---

_You are currently looking at **version 1.1** of this notebook. To download notebooks and datafiles, as well as get help on Jupyter notebooks in the Coursera platform, visit the [Jupyter Notebook FAQ](https://www.coursera.org/learn/python-machine-learning/resources/bANLa) course resource._

---

# Assignment 3 - Evaluation

In this assignment you will train several models and evaluate how effectively they predict instances of fraud using data based on [this dataset from Kaggle](https://www.kaggle.com/dalpozz/creditcardfraud).
 
Each row in `fraud_data.csv` corresponds to a credit card transaction. Features include confidential variables `V1` through `V28` as well as `Amount` which is the amount of the transaction. 
 
The target is stored in the `class` column, where a value of 1 corresponds to an instance of fraud and 0 corresponds to an instance of not fraud.

In [1]:
import numpy as np
import pandas as pd

### Question 1
Import the data from `fraud_data.csv`. What percentage of the observations in the dataset are instances of fraud?

*This function should return a float between 0 and 1.* 

In [120]:
def answer_one():
    df = pd.read_csv('fraud_data.csv')
    bc = np.bincount(df['Class'])
    result = bc[1]/(bc[0]+bc[1])
    return result

answer_one()

0.016410823768035772

In [123]:
# Use X_train, X_test, y_train, y_test for all of the following questions
from sklearn.model_selection import train_test_split

df = pd.read_csv('fraud_data.csv')

X = df.iloc[:,:-1]
y = df.iloc[:,-1]

X_train, X_test, y_train, y_test = train_test_split(X, y, random_state=0)

X_train.head()

Unnamed: 0,V1,V2,V3,V4,V5,V6,V7,V8,V9,V10,...,V20,V21,V22,V23,V24,V25,V26,V27,V28,Amount
7681,-1.332095,0.828224,1.280394,-0.000192,0.006864,0.19342,0.06511,-0.694045,0.020374,0.275932,...,-0.361099,0.632575,-0.286266,0.283056,0.01971,-0.5707,0.409895,-0.669576,-0.374803,4.0
21329,1.900589,-0.850905,-0.856684,0.419809,-0.329338,0.512227,-0.64483,0.083636,-0.62246,1.10066,...,-0.393216,-0.234496,-0.263067,0.151624,0.170524,-0.142015,-0.703641,0.049886,-0.021393,96.0
14695,2.242056,-1.496697,-1.006464,-1.448708,-1.440162,-1.03527,-1.011986,-0.251838,-1.06055,1.598898,...,-0.443243,-0.170011,-0.090092,0.194057,-0.155795,-0.199022,-0.153737,-0.005144,-0.049103,50.0
12338,-0.308109,1.10705,-0.184132,-0.528948,1.000317,-0.517253,0.935125,0.012976,-0.15011,-1.081891,...,0.055325,0.044064,0.465492,-0.370183,-0.561096,-0.152336,0.590986,0.376048,0.248322,3.79
17768,-1.40541,1.985541,-1.290536,-1.672087,1.133642,-1.327069,1.839333,-0.605819,1.243372,2.321808,...,0.881069,-0.058432,0.731687,-0.273287,-0.427056,-0.032592,0.073411,0.779993,0.247911,1.54


### Question 2

Using `X_train`, `X_test`, `y_train`, and `y_test` (as defined above), train a dummy classifier that classifies everything as the majority class of the training data.
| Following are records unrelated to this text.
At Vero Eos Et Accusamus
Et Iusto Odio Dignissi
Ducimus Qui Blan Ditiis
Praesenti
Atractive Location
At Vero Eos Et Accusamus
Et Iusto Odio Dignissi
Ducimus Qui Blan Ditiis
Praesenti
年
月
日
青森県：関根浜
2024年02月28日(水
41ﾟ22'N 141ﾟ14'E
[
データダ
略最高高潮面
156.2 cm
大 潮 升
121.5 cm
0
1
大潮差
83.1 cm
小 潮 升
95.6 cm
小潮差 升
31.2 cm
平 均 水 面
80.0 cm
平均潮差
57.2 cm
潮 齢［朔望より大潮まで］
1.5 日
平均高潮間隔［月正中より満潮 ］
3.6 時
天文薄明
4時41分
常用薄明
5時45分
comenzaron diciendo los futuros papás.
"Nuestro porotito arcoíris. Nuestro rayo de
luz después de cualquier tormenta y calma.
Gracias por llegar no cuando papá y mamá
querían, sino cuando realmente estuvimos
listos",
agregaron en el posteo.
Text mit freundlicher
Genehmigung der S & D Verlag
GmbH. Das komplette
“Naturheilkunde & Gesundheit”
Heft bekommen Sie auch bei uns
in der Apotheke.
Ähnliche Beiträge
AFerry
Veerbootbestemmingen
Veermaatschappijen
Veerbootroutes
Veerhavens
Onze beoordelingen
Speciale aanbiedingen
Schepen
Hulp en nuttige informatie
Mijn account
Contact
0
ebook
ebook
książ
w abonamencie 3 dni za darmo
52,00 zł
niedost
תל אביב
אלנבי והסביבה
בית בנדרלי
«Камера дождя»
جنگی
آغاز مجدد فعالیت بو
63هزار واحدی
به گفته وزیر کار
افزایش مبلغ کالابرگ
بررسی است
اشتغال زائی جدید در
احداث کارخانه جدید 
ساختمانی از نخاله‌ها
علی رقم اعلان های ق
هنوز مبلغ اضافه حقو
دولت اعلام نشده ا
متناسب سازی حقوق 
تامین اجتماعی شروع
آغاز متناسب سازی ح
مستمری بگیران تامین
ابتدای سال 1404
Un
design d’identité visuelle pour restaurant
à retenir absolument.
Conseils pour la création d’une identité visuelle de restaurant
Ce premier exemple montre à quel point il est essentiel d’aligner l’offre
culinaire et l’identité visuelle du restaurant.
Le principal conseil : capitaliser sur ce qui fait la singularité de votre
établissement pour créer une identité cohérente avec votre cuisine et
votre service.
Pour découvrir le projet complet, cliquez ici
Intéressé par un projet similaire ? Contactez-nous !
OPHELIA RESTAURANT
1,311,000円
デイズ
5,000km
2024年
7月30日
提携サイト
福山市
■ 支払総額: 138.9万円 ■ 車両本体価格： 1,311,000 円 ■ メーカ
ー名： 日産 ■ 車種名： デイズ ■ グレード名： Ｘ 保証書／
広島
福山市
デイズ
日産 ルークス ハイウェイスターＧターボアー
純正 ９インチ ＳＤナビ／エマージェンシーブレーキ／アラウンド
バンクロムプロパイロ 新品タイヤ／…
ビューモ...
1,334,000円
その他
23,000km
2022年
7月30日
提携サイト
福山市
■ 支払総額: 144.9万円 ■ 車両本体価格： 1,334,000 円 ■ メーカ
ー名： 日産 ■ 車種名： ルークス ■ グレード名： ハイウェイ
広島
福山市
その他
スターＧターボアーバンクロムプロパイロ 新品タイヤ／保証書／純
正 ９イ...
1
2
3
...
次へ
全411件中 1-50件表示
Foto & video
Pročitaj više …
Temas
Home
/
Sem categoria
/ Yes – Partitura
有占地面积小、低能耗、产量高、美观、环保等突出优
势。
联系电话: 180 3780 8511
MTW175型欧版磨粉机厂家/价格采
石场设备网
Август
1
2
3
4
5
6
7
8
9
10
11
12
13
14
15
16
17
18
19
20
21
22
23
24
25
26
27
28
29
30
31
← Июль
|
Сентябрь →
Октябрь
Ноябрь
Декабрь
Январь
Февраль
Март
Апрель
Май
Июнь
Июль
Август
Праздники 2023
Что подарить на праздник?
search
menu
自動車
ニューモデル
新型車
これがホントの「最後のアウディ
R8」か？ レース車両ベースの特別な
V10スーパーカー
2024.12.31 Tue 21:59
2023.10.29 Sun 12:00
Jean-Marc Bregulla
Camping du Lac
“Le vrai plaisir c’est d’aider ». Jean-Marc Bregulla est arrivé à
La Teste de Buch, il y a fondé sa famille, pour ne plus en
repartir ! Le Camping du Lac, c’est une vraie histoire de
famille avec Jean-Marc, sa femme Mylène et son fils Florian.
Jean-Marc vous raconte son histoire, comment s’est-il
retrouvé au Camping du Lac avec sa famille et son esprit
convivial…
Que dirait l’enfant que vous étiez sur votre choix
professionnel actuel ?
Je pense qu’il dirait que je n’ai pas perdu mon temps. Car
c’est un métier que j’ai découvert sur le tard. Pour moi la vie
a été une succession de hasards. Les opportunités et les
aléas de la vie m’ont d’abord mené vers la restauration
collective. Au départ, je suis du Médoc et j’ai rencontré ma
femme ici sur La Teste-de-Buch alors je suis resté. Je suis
What is the accuracy of this classifier? What is the recall?

*This function should a return a tuple with two floats, i.e. `(accuracy score, recall score)`.*

In [124]:
def answer_two():
    from sklearn.dummy import DummyClassifier
    from sklearn.metrics import recall_score
    dummy_majority = DummyClassifier(strategy = 'most_frequent').fit(X_train, y_train)
    y_dummy_predictions = dummy_majority.predict(X_test)
    acc = dummy_majority.score(X_test, y_test)
    rec = recall_score(y_test, y_dummy_predictions)
    result = (acc, rec)
    return result

answer_two()

(0.98525073746312686, 0.0)

### Question 3

Using X_train, X_test, y_train, y_test (as defined above), train a SVC classifer using the default parameters. What is the accuracy, recall, and precision of this classifier?

*This function should a return a tuple with three floats, i.e. `(accuracy score, recall score, precision score)`.*

In [126]:
def answer_three():
    from sklearn.metrics import recall_score, precision_score
    from sklearn.svm import SVC
    clf = SVC()
    clf.fit(X_train, y_train)
    pred = clf.predict(X_test)
    acc = clf.score(X_test, y_test)
    prec = precision_score(y_test, pred)
    rec = recall_score(y_test, pred)
    result = (acc, rec, prec)
    return result

answer_three()

(0.99078171091445433, 0.375, 1.0)

### Question 4

Using the SVC classifier with parameters `{'C': 1e9, 'gamma': 1e-07}`, what is the confusion matrix when using a threshold of -220 on the decision function. Use X_test and y_test.

*This function should return a confusion matrix, a 2x2 numpy array with 4 integers.*

In [127]:
def answer_four():
    from sklearn.metrics import confusion_matrix
    from sklearn.svm import SVC
    clf = SVC(C = 1e9, gamma = 1e-07, probability = True)
    clf.fit(X_train, y_train)
    threshold = -220
    y_pred = 1*(clf.decision_function(X_test) >= threshold)
    result = confusion_matrix(y_test, y_pred)
    return result

answer_four()

array([[5320,   24],
       [  14,   66]])

### Question 5

Train a logisitic regression classifier with default parameters using X_train and y_train.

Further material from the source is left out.